CDT is concerned about the development of the NII Band from a public policy perspective inasmuch as it can advance First Amendment values in new interactive media, but we are also concerned about the development of new NII access services as a user. Our work is heavily dependent on affordable access to the NII in order to fulfill our public education and political advocacy mission. Unless we and our constituents around the country have affordable access to the NII, our ability to achieve our organizational goals will be severly limited.

II. A Gateway-free Component of the National Information Infrastructure, as proposed in Apple Computer's NII Band Petition, is in the Public Interest

New interactive media, commonly know as cyberspace, has tremendous potential to stimulate improvements in the economic, cultural, educational and political life of our country. However, its progress is stymied in part because access to the NII is limited by access bottlenecks. The world of cyberspace is flourishing with new services and a diversity of information, but gaining full participation in these services is often limited for individuals, schools, libraries, and other community and nonprofit institutions because high-bandwidth access to the NII remains expensive and scarce. In most cases, high-capacity access to the NII is available only through monopoly service providers who offer limited options at high prices. Where competitive options are available, they are often priced beyond the reach of individuals and local institutions.

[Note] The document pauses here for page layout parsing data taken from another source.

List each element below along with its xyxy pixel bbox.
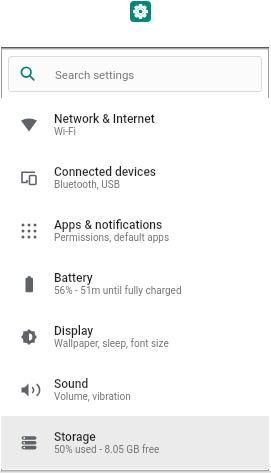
button[interactable]: Apps & notifications [1,204,269,257]
staticText: Sound [54,377,89,391]
staticText: Battery [54,271,93,285]
staticText: Storage [54,430,96,444]
staticText: 56% - 51m until fully charged [54,285,182,297]
button[interactable]: Display [1,310,269,363]
button[interactable]: Connected devices [1,151,269,204]
staticText: Network & Internet [54,112,155,126]
staticText: Wallpaper, sleep, font size [54,338,169,350]
button[interactable]: Storage [1,416,269,469]
button[interactable]: Sound [1,363,269,416]
staticText: Wi-Fi [54,126,77,138]
staticText: Search settings [55,68,135,81]
staticText: 50% used - 8.05 GB free [54,444,160,456]
staticText: Apps & notifications [54,218,163,232]
button[interactable]: Battery [1,257,269,310]
button[interactable]: Network & Internet [1,98,269,151]
button[interactable] [130,1,151,22]
staticText: Volume, vibration [54,391,131,403]
button[interactable]: Search settings [8,56,262,92]
staticText: Connected devices [54,165,157,179]
staticText: Permissions, default apps [54,232,170,244]
staticText: Bluetooth, USB [54,179,120,191]
staticText: Display [54,324,94,338]
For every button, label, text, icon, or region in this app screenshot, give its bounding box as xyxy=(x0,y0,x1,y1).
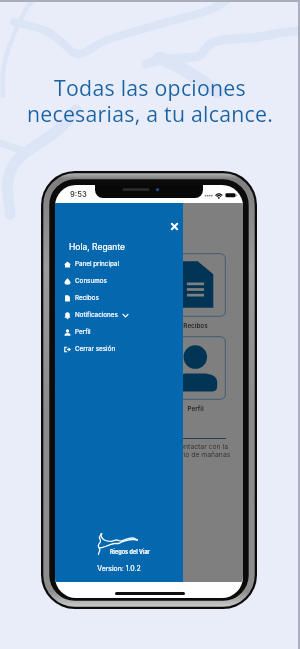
button[interactable]: Cerrar menu xyxy=(168,220,181,233)
button[interactable]: Perfil xyxy=(55,324,183,340)
button[interactable] xyxy=(73,253,134,317)
staticText: necesarias, a tu alcance. xyxy=(0,99,300,128)
button[interactable] xyxy=(165,336,226,400)
staticText: Version: 1.0.2 xyxy=(55,564,183,572)
button[interactable]: Recibos xyxy=(55,290,183,306)
staticText: Consumos xyxy=(75,277,107,285)
staticText: Recibos xyxy=(75,294,99,302)
staticText: Perfil xyxy=(165,405,226,413)
button[interactable] xyxy=(73,336,134,400)
button[interactable]: Consumos xyxy=(55,273,183,289)
staticText: Todas las opciones xyxy=(0,73,300,102)
staticText: Consumos xyxy=(73,322,134,330)
button[interactable]: Panel principal xyxy=(55,256,183,272)
staticText: oficina de Riegos del Viar en horario de… xyxy=(73,450,231,458)
button[interactable]: Notificaciones xyxy=(55,307,183,323)
staticText: Hola, Regante xyxy=(69,242,126,252)
staticText: Riegos del Viar xyxy=(110,549,150,556)
staticText: Notificaciones xyxy=(75,311,118,319)
staticText: Panel principal xyxy=(75,260,119,268)
staticText: Para cualquier consulta puedes contactar… xyxy=(73,442,228,450)
staticText: Recibos xyxy=(165,322,226,330)
staticText: Cerrar sesión xyxy=(75,345,116,353)
staticText: Perfil xyxy=(75,328,91,336)
staticText: 9:53 xyxy=(70,190,87,199)
button[interactable]: Cerrar sesión xyxy=(55,341,183,357)
button[interactable] xyxy=(165,253,226,317)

An unlicensed NII Band can help elliviate this access bottleneck by creating a new competitive access option which operates without any single gatekeeper. Such a service will stimulate competition with existing access providers and offer consumers, especially schools, libraries, community institutions, and individuals, a more flexible and affordable method of connecting to the NII. The unlicensed wireless service as proposed in Apple Computer's NII Band Petition is in the public interest inasmuch as it: 1) promotes ubiquitous, affordable access to the NII for citizens all around the country, 2) increases the diversity of information sources available on the NII, and 3) forms a platform for a vibrant new public forum for political discourse at a local and national level.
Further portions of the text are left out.